Segment Open
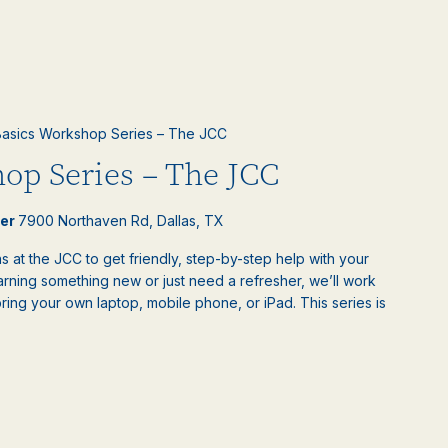
asics Workshop Series – The JCC
op Series – The JCC
ter
7900 Northaven Rd, Dallas, TX
 at the JCC to get friendly, step-by-step help with your
rning something new or just need a refresher, we’ll work
bring your own laptop, mobile phone, or iPad. This series is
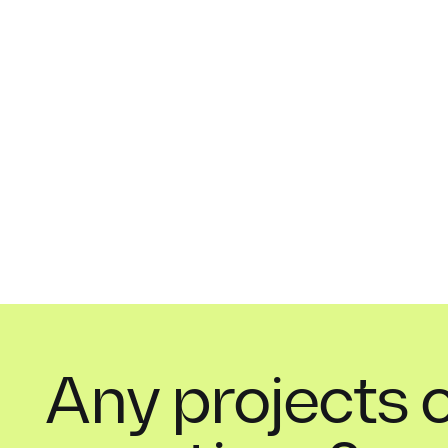
Any projects 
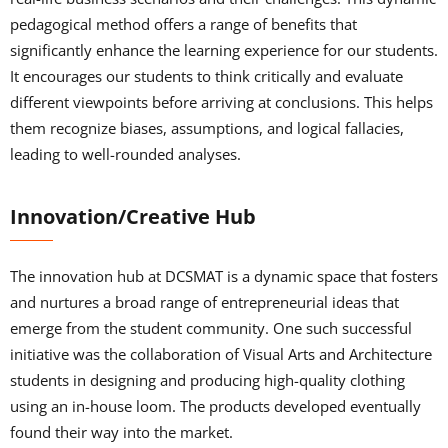
pedagogical method offers a range of benefits that
significantly enhance the learning experience for our students.
It encourages our students to think critically and evaluate
different viewpoints before arriving at conclusions. This helps
them recognize biases, assumptions, and logical fallacies,
leading to well-rounded analyses.
Innovation/Creative Hub
The innovation hub at DCSMAT is a dynamic space that fosters
and nurtures a broad range of entrepreneurial ideas that
emerge from the student community. One such successful
initiative was the collaboration of Visual Arts and Architecture
students in designing and producing high-quality clothing
using an in-house loom. The products developed eventually
found their way into the market.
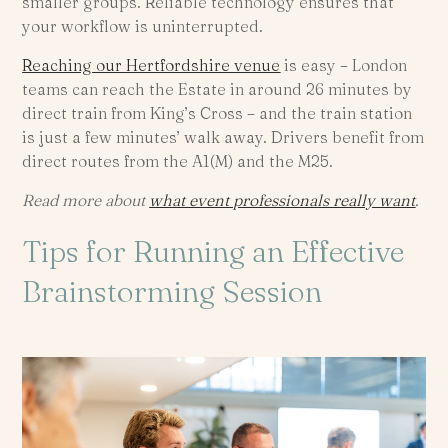
smaller groups. Reliable technology ensures that
your workflow is uninterrupted.
Reaching our Hertfordshire venue
is easy – London
teams can reach the Estate in around 26 minutes by
direct train from King’s Cross – and the train station
is just a few minutes’ walk away. Drivers benefit from
direct routes from the A1(M) and the M25.
Read more about
what event professionals really want
.
Tips for Running an Effective
Brainstorming Session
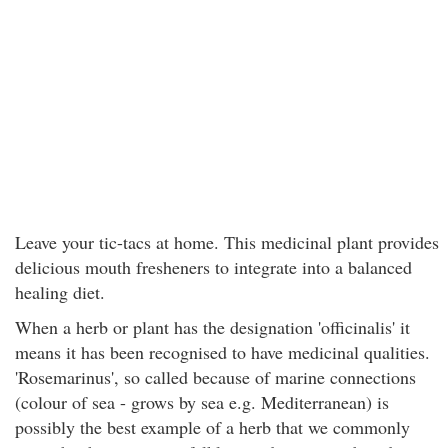
Leave your tic-tacs at home. This medicinal plant provides
delicious mouth fresheners to integrate into a balanced
healing diet.
When a herb or plant has the designation 'officinalis' it
means it has been recognised to have medicinal qualities.
'Rosemarinus', so called because of marine connections
(colour of sea - grows by sea e.g. Mediterranean) is
possibly the best example of a herb that we commonly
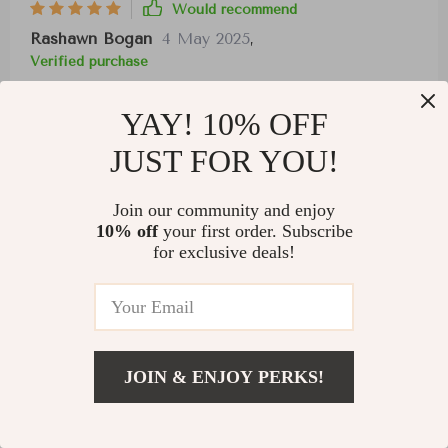
Would recommend
Rashawn Bogan
4 May 2025
,
Verified purchase
I appreciate the unique design and convenient
YAY! 10% OFF
connection options of these headphones. While
they may feel tight on a larger head, the sound
JUST FOR YOU!
quality and ease of connection across multiple
devices make them a standout choice.
Join our community and enjoy
10% off
your first order. Subscribe
for exclusive deals!
38 guests found this review helpful. Did you?
JOIN & ENJOY PERKS!
Helpful
Not helpful
US $34.01
Add To Cart
US $130.97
Segment Closed
Exact repeat, pictures omitted: give every line from the top of the records down to and including the line with "them recognize biases, assumptions, and".

asics Workshop Series – The JCC
op Series – The JCC
ter
7900 Northaven Rd, Dallas, TX
 at the JCC to get friendly, step-by-step help with your
rning something new or just need a refresher, we’ll work
bring your own laptop, mobile phone, or iPad. This series is
Any projects 
pedagogical method offers a range of benefits that
significantly enhance the learning experience for our students.
It encourages our students to think critically and evaluate
different viewpoints before arriving at conclusions. This helps
them recognize biases, assumptions, and logical fallacies,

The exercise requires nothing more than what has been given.